In an economic context in which lower demand leads to lower prices (or deflation), falling wages could be the source of great concern, as it could add further pressure to deflation."

Deborah Greenfield, ILO Deputy Director-General for Policy
“Faster wage growth in the US and Germany explain an important part of these trends. It is as yet unclear whether such an encouraging development will be sustained into the future , as developed countries are faced with growing economic, social and political uncertainty,” said Deborah Greenfield, ILO Deputy Director-General for Policy. “In an economic context in which lower demand leads to lower prices (or deflation), falling wages could be the source of great concern, as it could add further pressure to deflation.”

The report, Wage Inequality in the Workplace, notes vast differences between regions among developing economies. For example, in 2015, wage growth remained at a relatively robust 4.0 per cent in Asia and the Pacific, declined to 3.4 per cent in Central and Western Asia, and is tentatively estimated at 2.1 per cent in the Arab States and at 2.0 per cent in Africa. In 2015, real wages fell by 1.3 per cent in Latin America and the Caribbean and by 5.2 per cent in Eastern Europe.

Wage inequality gets steep at the top

The report also takes a look at wage distribution within countries. In most countries wages climb gradually across most of the wage distribution and then jump sharply for the top 10 per cent and, even more, for the highest-paid one per cent of employees.

In Europe, the top 10 per cent of best paid employees take on average 25.5 per cent of the total wages paid to all employees in their respective countries, which is almost as much as what the lowest-paid 50 per cent get (29.1 per cent). The share of the top 10 per cent goes even higher in some emerging economies, for example Brazil (35.0 per cent), India (42.7 per cent) and South Africa (49.2 per cent).

Wage inequality is even steeper for women. While the overall hourly gender pay gap for Europe is about 20 per cent, the gender pay gap in the top one per cent of wage earners reaches about 45 per cent. Among men and women CEOs who are among the best-paid one per cent of wage earners, the gender pay gap is above 50 per cent.

Role of wage inequalities between and within enterprises

For the first time the report looks at wage distribution within enterprises. It analyses the extent to which overall wage inequality is the result of wage inequalities between enterprises and wage inequalities within enterprises.

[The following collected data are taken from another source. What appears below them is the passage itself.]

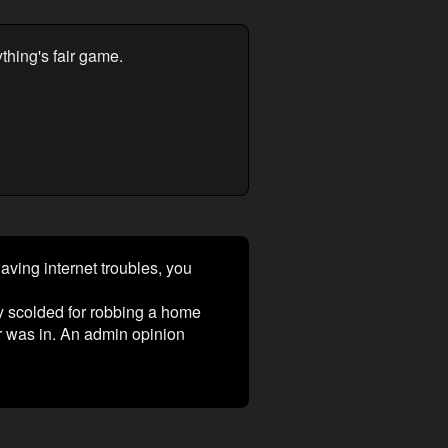
ything's fair game.
aving internet troubles, you
y scolded for robbing a home
er was in. An admin opinion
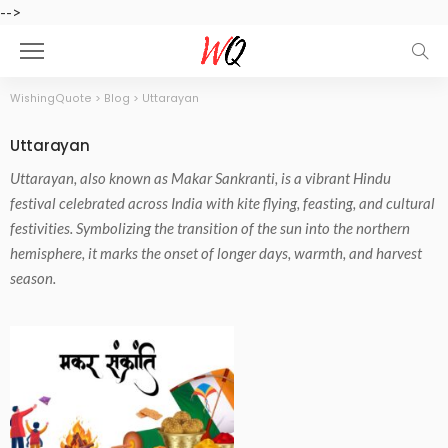
-->
WishingQuote
>
Blog
>
Uttarayan
Uttarayan
Uttarayan, also known as Makar Sankranti, is a vibrant Hindu
festival celebrated across India with kite flying, feasting, and cultural
festivities. Symbolizing the transition of the sun into the northern
hemisphere, it marks the onset of longer days, warmth, and harvest
season.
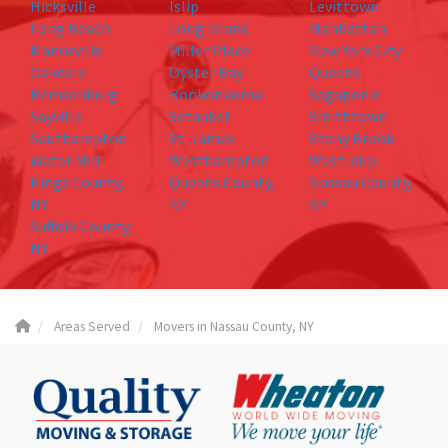
Hicksville
Islip
Levittown
Long Beach
Long Island
Manhattan
Manorville
Miller Place
New York City
Oakdale
Oyster Bay
Queens
Remsenburg
Ronkonkoma
Sagaponic
Sayville
Setauket
Smithtown
Southampton
St. James
Stony Brook
Water Mill
Westhampton
West islip
Kings County,
Queens County,
Nassau County,
NY
NY
NY
Suffolk County,
NY
Areas Served
Movers in Nassau County, NY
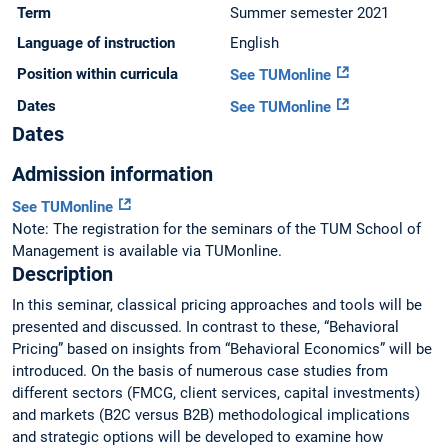
Term
Summer semester 2021
Language of instruction
English
Position within curricula
See TUMonline
Dates
See TUMonline
Dates
Admission information
See TUMonline
Note: The registration for the seminars of the TUM School of
Management is available via TUMonline.
Description
In this seminar, classical pricing approaches and tools will be
presented and discussed. In contrast to these, “Behavioral
Pricing” based on insights from “Behavioral Economics” will be
introduced. On the basis of numerous case studies from
different sectors (FMCG, client services, capital investments)
and markets (B2C versus B2B) methodological implications
and strategic options will be developed to examine how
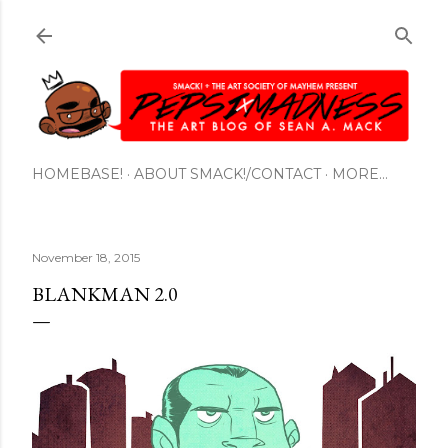
Skip to main content
HOMEBASE!
ABOUT SMACK!/CONTACT
MORE…
November 18, 2015
BLANKMAN 2.0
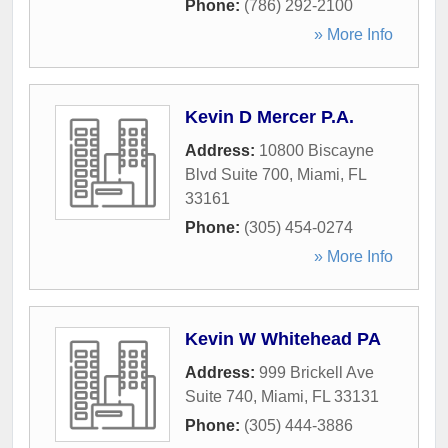
Phone:
(786) 292-2100
» More Info
Kevin D Mercer P.A.
Address:
10800 Biscayne
Blvd Suite 700
,
Miami
,
FL
33161
Phone:
(305) 454-0274
» More Info
Kevin W Whitehead PA
Address:
999 Brickell Ave
Suite 740
,
Miami
,
FL
33131
Phone:
(305) 444-3886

Inequality between enterprises tends to be larger in developing than in developed countries. While in developed countries the average wages of the top 10 per cent of enterprises tend to be two to five times as high as those of the bottom 10 per cent, this ratio goes up to eight in Vietnam and even 12 in South Africa.

“On average, in 22 European countries, inequality within enterprises accounts for 42 per cent of total wage inequality, while the rest is due to inequality between enterprises,” said Rosalia Vazquez-Alvarez, ILO economist and one of the authors of the report.

When comparing the wages of individuals to the average wage of the enterprises in which they work, the report found that in Europe about 80 per cent are paid less than the average of the enterprise in which they work. In the one per cent of enterprises with the highest average wages, the bottom one per cent of workers are paid on average Euro 7.1 per hour while the top one per cent are paid on average Euro 844 per hour.

“The extent of wage inequality within enterprises – and its contribution to total wage inequality – is quite large, which indicates the importance of enterprise-level wage policies in reducing overall inequality,” Greenfield said.

The report highlights policies that can be used and adapted to country circumstances to reduce excessive wage inequality between and within enterprises. Minimum wages and collective bargaining play an important role in this context. Other possible measures include regulation or self-regulation of executive remuneration, promoting productivity among sustainable enterprises and addressing unequal wages between groups of workers, including women and men.